TASK GOAL
When duplicating the records beneath this instruction, omit every picture and keep all else exact.

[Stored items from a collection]
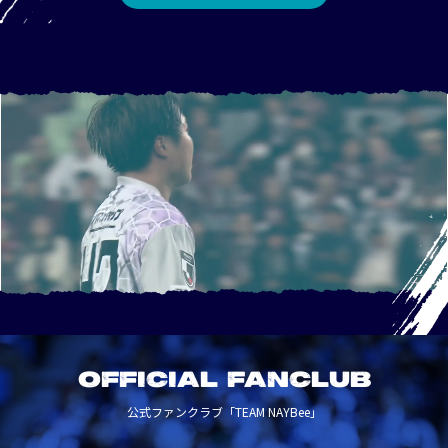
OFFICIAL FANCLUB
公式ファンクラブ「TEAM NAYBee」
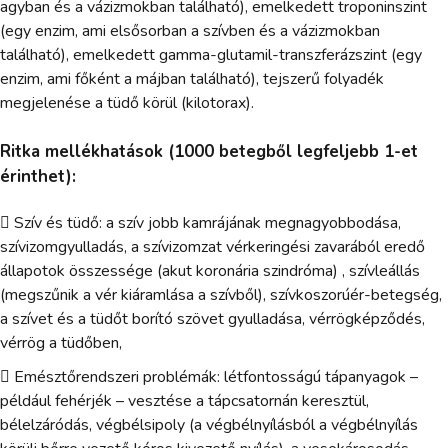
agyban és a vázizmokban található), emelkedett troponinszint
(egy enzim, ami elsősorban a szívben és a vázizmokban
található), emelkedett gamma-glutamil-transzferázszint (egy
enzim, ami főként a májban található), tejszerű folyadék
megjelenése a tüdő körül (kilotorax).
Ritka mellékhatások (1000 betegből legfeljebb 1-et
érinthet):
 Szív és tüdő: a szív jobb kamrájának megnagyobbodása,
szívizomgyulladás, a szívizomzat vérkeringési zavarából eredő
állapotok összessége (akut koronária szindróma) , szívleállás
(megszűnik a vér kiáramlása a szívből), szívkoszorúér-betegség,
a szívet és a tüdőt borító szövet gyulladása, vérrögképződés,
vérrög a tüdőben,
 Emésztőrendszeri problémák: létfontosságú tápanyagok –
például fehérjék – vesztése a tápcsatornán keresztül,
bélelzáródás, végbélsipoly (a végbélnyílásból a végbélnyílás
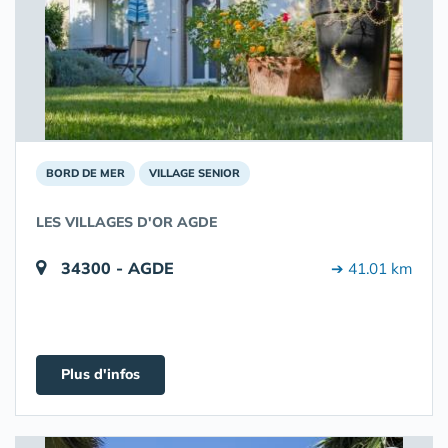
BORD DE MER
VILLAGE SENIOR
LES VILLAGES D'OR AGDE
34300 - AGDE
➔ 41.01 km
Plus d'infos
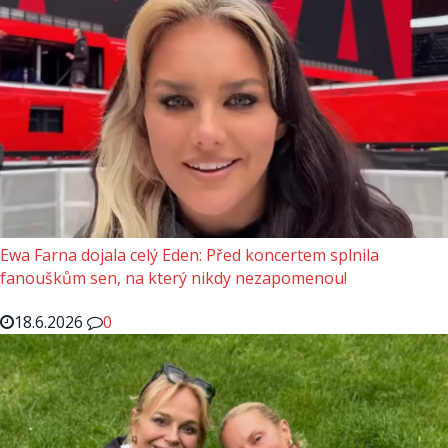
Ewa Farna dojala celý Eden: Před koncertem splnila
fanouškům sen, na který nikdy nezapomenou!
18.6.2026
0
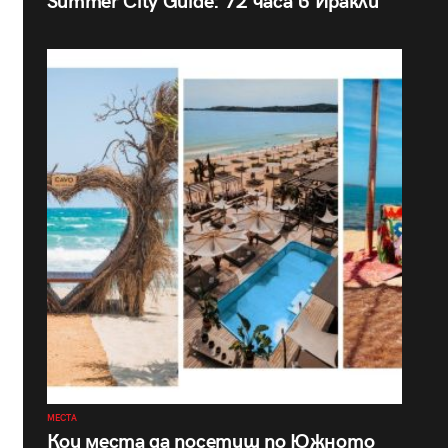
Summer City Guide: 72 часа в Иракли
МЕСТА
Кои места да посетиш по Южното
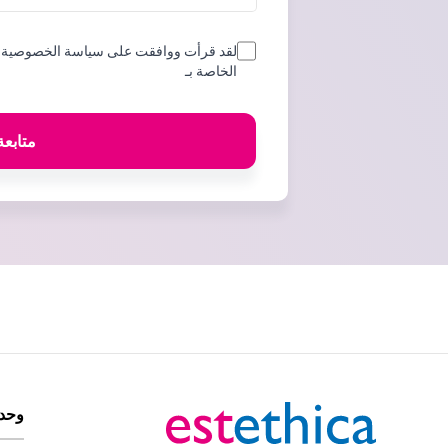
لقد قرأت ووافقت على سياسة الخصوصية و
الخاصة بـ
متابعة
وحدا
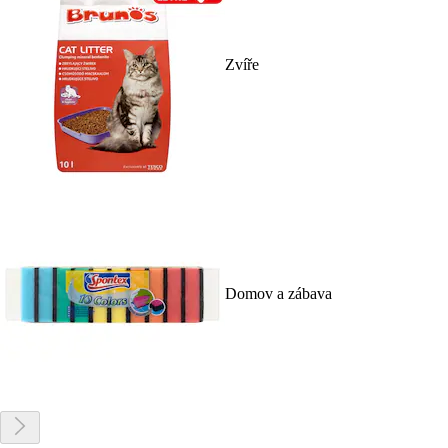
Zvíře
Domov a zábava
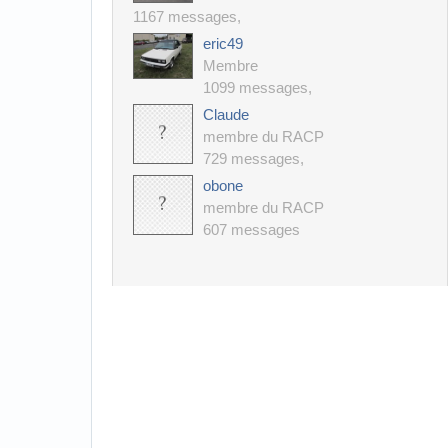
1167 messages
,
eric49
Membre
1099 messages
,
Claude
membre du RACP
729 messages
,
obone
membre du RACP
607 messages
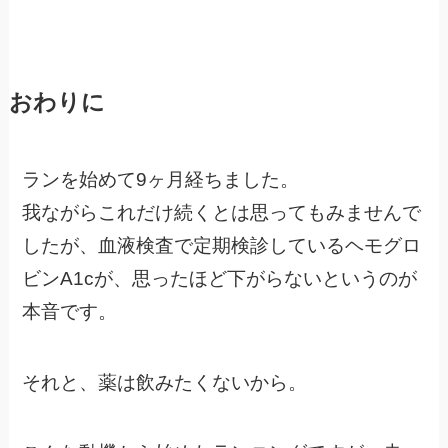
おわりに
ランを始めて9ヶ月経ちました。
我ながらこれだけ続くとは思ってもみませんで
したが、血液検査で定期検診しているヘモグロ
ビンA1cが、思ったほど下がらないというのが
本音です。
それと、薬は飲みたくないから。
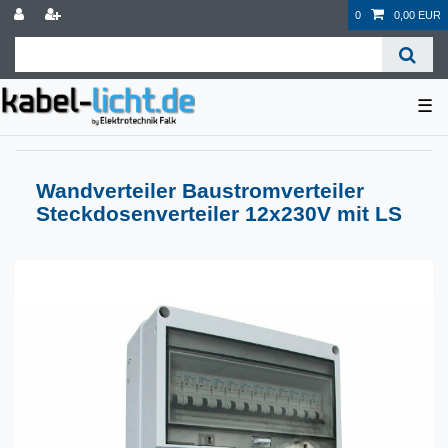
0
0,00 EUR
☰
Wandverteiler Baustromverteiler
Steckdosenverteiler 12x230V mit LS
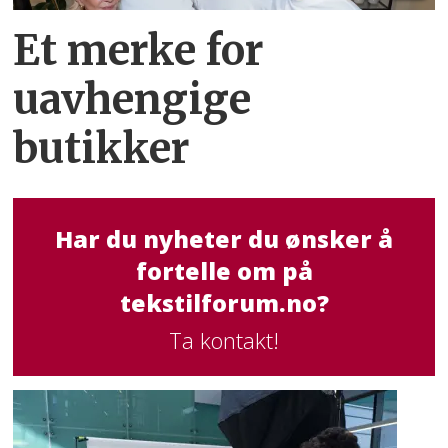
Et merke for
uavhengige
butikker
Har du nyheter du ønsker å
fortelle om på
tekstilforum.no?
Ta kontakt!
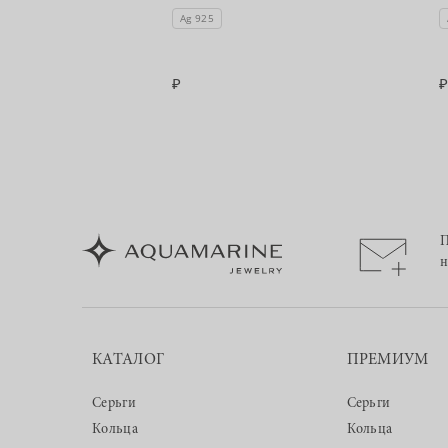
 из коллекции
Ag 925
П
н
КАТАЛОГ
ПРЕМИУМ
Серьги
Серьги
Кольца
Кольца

TASK OUTPUT
OFFICIAL FANCLUB
公式ファンクラブ「TEAM NAYBee」
agyban és a vázizmokban található), emelkedett troponinszint
(egy enzim, ami elsősorban a szívben és a vázizmokban
található), emelkedett gamma-glutamil-transzferázszint (egy
enzim, ami főként a májban található), tejszerű folyadék
megjelenése a tüdő körül (kilotorax).
Ritka mellékhatások (1000 betegből legfeljebb 1-et
érinthet):
 Szív és tüdő: a szív jobb kamrájának megnagyobbodása,
szívizomgyulladás, a szívizomzat vérkeringési zavarából eredő
állapotok összessége (akut koronária szindróma) , szívleállás
(megszűnik a vér kiáramlása a szívből), szívkoszorúér-betegség,
a szívet és a tüdőt borító szövet gyulladása, vérrögképződés,
vérrög a tüdőben,
 Emésztőrendszeri problémák: létfontosságú tápanyagok –
például fehérjék – vesztése a tápcsatornán keresztül,
bélelzáródás, végbélsipoly (a végbélnyílásból a végbélnyílás
BORD DE MER
VILLAGE SENIOR
LES VILLAGES D'OR AGDE
34300 - AGDE
➔ 41.01 km
Plus d'infos
Ewa Farna dojala celý Eden: Před koncertem splnila
fanouškům sen, na který nikdy nezapomenou!
18.6.2026
0
Summer City Guide: 72 часа в Иракли
МЕСТА
Кои места да посетиш по Южното
لقد قرأت ووافقت على سياسة الخصوصية و
الخاصة بـ
متابعة
وحدا
Zvíře
Domov a zábava
1167 messages
,
eric49
Membre
1099 messages
,
Claude
membre du RACP
729 messages
,
obone
membre du RACP
607 messages
おわりに
ランを始めて9ヶ月経ちました。
我ながらこれだけ続くとは思ってもみませんで
したが、血液検査で定期検診しているヘモグロ
ビンA1cが、思ったほど下がらないというのが
本音です。
それと、薬は飲みたくないから。
0
0,00 EUR
☰
Wandverteiler Baustromverteiler
Steckdosenverteiler 12x230V mit LS
Et merke for
uavhengige
butikker
Har du nyheter du ønsker å
fortelle om på
tekstilforum.no?
Ta kontakt!
 из коллекции
Ag 925
П
н
КАТАЛОГ
ПРЕМИУМ
Серьги
Серьги
Кольца
Кольца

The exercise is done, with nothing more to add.